Returning to Pennsylvania

THE CLAIM: In recent days, Trump has turned his anger on Pennsylvania, a state that both campaigns see as critical and where they say cheating is already underway.

Earlier this week, he claimed that York County, Pennsylvania, had “received THOUSANDS of potentially FRAUDULENT Voter Registration Forms and Mail-in Vote Requests from a third-party group.” He also pointed to Lancaster County, which he claimed was “caught with 2,600 fake ballots and forms, all written by the same person. “Very bad ‘stuff’.”
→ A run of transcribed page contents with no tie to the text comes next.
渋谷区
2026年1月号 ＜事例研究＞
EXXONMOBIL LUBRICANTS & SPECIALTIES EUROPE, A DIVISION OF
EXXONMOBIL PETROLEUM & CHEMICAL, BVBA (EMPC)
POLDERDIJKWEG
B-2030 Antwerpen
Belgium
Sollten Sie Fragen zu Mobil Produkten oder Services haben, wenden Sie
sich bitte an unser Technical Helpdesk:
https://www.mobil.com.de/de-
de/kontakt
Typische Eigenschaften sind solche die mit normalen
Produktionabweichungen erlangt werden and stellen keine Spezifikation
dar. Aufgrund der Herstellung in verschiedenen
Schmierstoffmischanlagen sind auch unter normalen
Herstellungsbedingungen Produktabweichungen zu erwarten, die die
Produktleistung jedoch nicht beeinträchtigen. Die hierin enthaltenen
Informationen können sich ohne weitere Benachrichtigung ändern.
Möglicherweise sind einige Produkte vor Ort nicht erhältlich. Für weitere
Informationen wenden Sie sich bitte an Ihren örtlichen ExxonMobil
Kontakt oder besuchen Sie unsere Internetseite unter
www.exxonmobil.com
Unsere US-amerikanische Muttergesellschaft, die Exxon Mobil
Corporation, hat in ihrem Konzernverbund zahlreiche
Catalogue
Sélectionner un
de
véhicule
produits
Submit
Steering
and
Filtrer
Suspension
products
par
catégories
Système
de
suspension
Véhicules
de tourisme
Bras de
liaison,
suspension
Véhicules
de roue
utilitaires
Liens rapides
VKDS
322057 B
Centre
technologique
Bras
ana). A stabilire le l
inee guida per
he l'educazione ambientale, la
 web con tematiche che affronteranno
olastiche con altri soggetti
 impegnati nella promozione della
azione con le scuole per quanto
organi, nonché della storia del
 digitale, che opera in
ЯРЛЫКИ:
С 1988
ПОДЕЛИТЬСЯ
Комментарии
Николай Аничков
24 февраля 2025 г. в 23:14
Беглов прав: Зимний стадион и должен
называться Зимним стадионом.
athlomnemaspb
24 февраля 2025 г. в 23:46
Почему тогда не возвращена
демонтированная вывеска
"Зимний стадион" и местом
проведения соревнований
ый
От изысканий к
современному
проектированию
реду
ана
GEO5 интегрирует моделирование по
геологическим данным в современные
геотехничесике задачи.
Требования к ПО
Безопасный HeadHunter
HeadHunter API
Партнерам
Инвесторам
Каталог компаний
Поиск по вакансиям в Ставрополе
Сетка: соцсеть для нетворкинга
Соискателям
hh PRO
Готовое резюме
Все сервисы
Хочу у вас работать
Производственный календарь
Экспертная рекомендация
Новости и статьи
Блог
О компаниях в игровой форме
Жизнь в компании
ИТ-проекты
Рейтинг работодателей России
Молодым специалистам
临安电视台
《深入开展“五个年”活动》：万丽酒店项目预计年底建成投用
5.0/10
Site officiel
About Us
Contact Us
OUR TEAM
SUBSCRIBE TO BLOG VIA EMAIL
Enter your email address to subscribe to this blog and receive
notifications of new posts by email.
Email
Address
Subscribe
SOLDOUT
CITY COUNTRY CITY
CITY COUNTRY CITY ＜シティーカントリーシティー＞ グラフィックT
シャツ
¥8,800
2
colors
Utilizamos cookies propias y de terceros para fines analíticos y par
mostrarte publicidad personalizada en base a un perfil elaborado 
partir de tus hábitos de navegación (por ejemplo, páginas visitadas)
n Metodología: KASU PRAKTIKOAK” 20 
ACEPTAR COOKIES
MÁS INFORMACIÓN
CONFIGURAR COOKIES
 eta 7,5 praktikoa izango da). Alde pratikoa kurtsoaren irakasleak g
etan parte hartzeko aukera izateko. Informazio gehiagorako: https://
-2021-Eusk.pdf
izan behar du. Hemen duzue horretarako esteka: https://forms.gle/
During a campaign event in Allentown on Tuesday, the former president said, “They’ve already started cheating in Lancaster. They cheated. I got them with 2,600 votes. No, I got them cold. 2,600 votes. Think about it, think about it. And every vote was written by the same person.”

THE FACTS: In Lancaster, District Attorney Heather Adams, an elected Republican, said election workers raised concerns about two sets of voter registration applications because of what she described as numerous similarities. Officials are now reviewing a total of about 2,500 forms.